Apple's TouchID security system, which is intended to keep new devices like the iPhone 5s locked until a user's fingerprints are applied to the screen, can be bypassed using quotidian methods, according to biometrics hacking collective the Chaos Computer Club (CCC).
The CCC reported in a release Sunday: "A fingerprint of the phone user, photographed from a glass surface, was enough to create a fake finger that could unlock an iPhone 5s secured with TouchID. This demonstrates – again – that fingerprint biometrics is unsuitable as access control method and should be avoided."
It seems an initial image of the user's fingerprint is still required, however, even if not the presence of the actual user.
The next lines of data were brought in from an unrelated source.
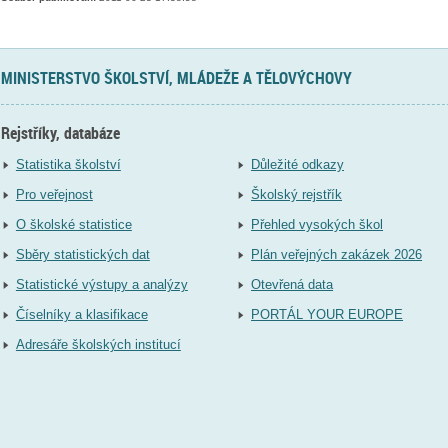
MINISTERSTVO ŠKOLSTVÍ, MLÁDEŽE A TĚLOVÝCHOVY
Rejstříky, databáze
Statistika školství
Důležité odkazy
Pro veřejnost
Školský rejstřík
O školské statistice
Přehled vysokých škol
Sběry statistických dat
Plán veřejných zakázek 2026
Statistické výstupy a analýzy
Otevřená data
Číselníky a klasifikace
PORTÁL YOUR EUROPE
Adresáře školských institucí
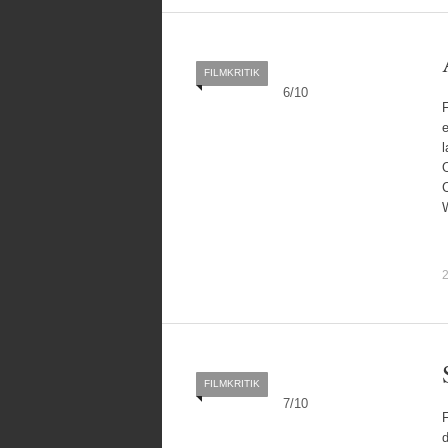
FILMKRITIK
6
/
10
F
l
O
C
2
FILMKRITIK
7
/
10
F
d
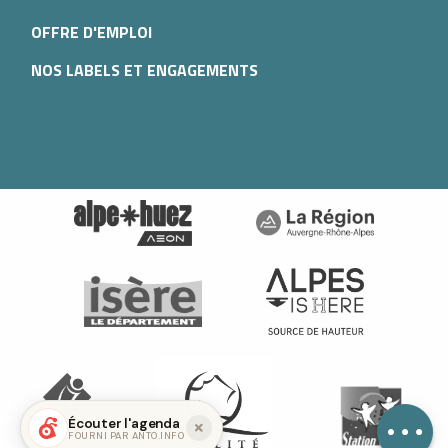
OFFRE D'EMPLOI
NOS LABELS ET ENGAGEMENTS
Prestations
Ouvertures
Contacter par
email
Écouter l'agenda
FOURNI PAR ANTO.INFO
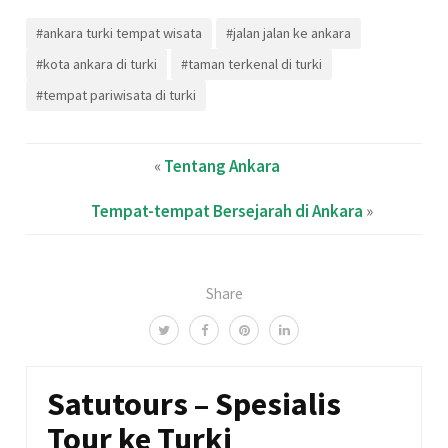
#ankara turki tempat wisata
#jalan jalan ke ankara
#kota ankara di turki
#taman terkenal di turki
#tempat pariwisata di turki
«
Tentang Ankara
Tempat-tempat Bersejarah di Ankara
»
Share
Satutours – Spesialis
Tour ke Turki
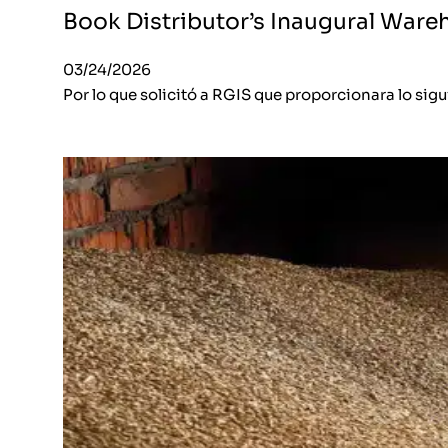
Book Distributor’s Inaugural War
03/24/2026
Por lo que solicitó a RGIS que proporcionara lo si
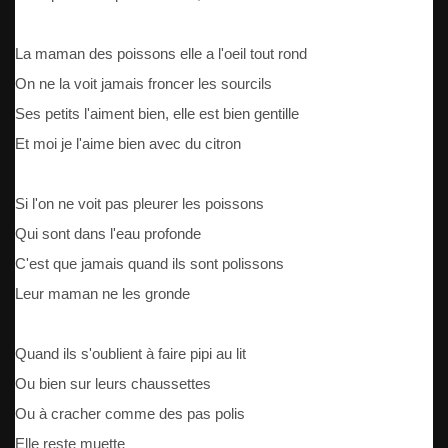
La maman des poissons elle a l'oeil tout rond
On ne la voit jamais froncer les sourcils
Ses petits l'aiment bien, elle est bien gentille
Et moi je l'aime bien avec du citron
Si l'on ne voit pas pleurer les poissons
Qui sont dans l'eau profonde
C'est que jamais quand ils sont polissons
Leur maman ne les gronde
Quand ils s'oublient à faire pipi au lit
Ou bien sur leurs chaussettes
Ou à cracher comme des pas polis
Elle reste muette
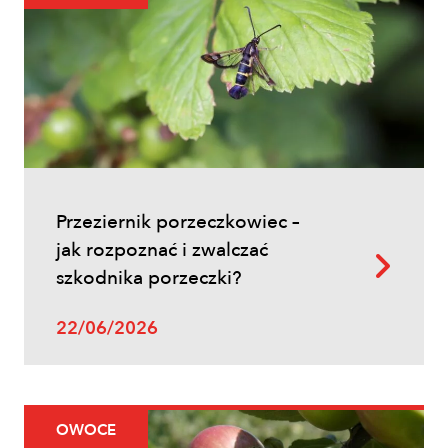
Ochrona fungicydowa zbóż – program
zabiegów, terminy i skuteczna strategia
ochrony
Przeziernik porzeczkowiec –
jak rozpoznać i zwalczać
szkodnika porzeczki?
Uprawy polowe
22/06/2026
Zwalczanie chwastów w zbożach
ozimych – kiedy pryskać i jakie
herbicydy wybrać?
OWOCE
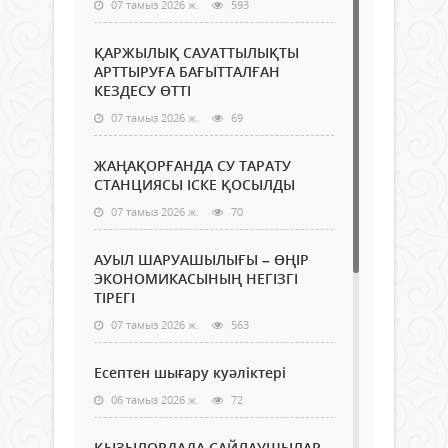
07 тамыз 2026 ж.
593
ҚАРЖЫЛЫҚ САУАТТЫЛЫҚТЫ
АРТТЫРУҒА БАҒЫТТАЛҒАН
КЕЗДЕСУ ӨТТІ
07 тамыз 2026 ж.
69
ЖАҢАҚОРҒАНДА СУ ТАРАТУ
СТАНЦИЯСЫ ІСКЕ ҚОСЫЛДЫ
07 тамыз 2026 ж.
70
АУЫЛ ШАРУАШЫЛЫҒЫ – ӨҢІР
ЭКОНОМИКАСЫНЫҢ НЕГІЗГІ
ТІРЕГІ
07 тамыз 2026 ж.
563
Есептен шығару куәліктері
06 тамыз 2026 ж.
72
ҚЫЗЫЛОРДАДА САЙЛАУШЫЛАР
But, as a CCC hacker commented, this still renders the technology highly insecure, given how often we leave our fingerprints around:
"In reality, Apple's sensor has just a higher resolution compared to the sensors so far. So we only needed to ramp up the resolution of our fake," said the hacker with the nickname Starbug, who performed the critical experiments that led to the successful circumvention of the fingerprint locking. "As we have said now for more than years, fingerprints should not be used to secure anything. You leave them everywhere, and it is far too easy to make fake fingers out of lifted prints." CCC put out a basic how-to guide for circumventing fingerprint technology:
First, the fingerprint of the enroled user is photographed with 2400 dpi resolution. The resulting image is then cleaned up, inverted and laser printed with 1200 dpi onto transparent sheet with a thick toner setting. Finally, pink latex milk or white woodglue is smeared into the pattern created by the toner onto the transparent sheet. After it cures, the thin latex sheet is lifted from the sheet, breathed on to make it a tiny bit moist and then placed onto the sensor to unlock the phone. This process has been used with minor refinements and variations against the vast majority of fingerprint sensors on the market.